Material for this task:

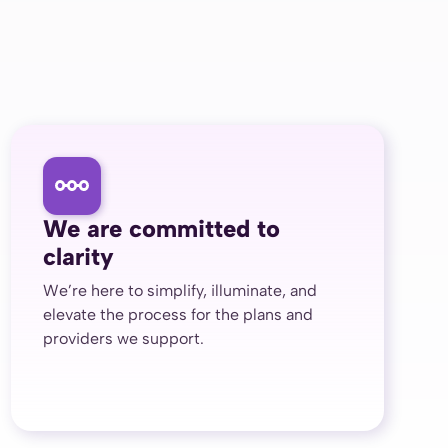
We are committed to
clarity
We’re here to simplify, illuminate, and
elevate the process for the plans and
providers we support.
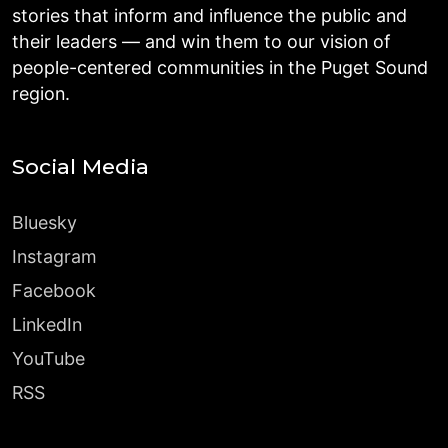
stories that inform and influence the public and
their leaders — and win them to our vision of
people-centered communities in the Puget Sound
region.
Social Media
Bluesky
Instagram
Facebook
LinkedIn
YouTube
RSS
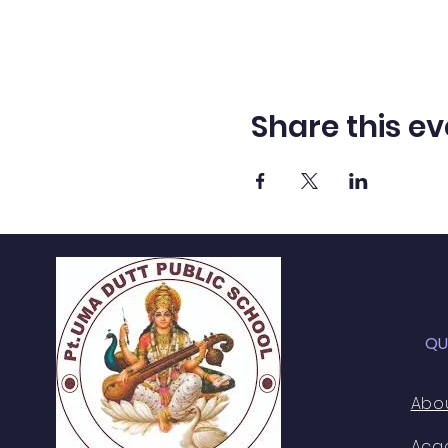
Share this ev
QU
Abo
Aca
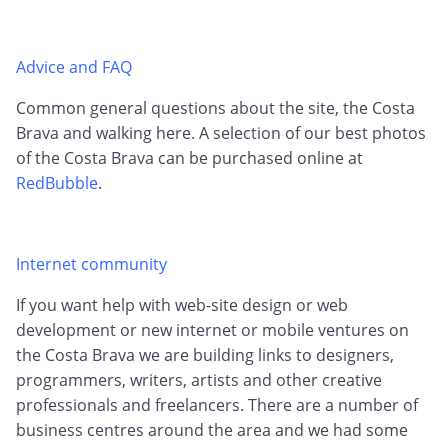
Advice and FAQ
Common general questions about the site, the Costa
Brava and walking here. A selection of our best photos
of the Costa Brava can be purchased online at
RedBubble
.
Internet community
If you want help with web-site design or web
development or new internet or mobile ventures on
the Costa Brava we are building links to designers,
programmers, writers, artists and other creative
professionals and freelancers. There are a number of
business centres around the area and we had some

Assignment: Collect from the data above every line that includes "Brava".

Solution:
Brava and walking here. A selection of our best photos
of the Costa Brava can be purchased online at
the Costa Brava we are building links to designers,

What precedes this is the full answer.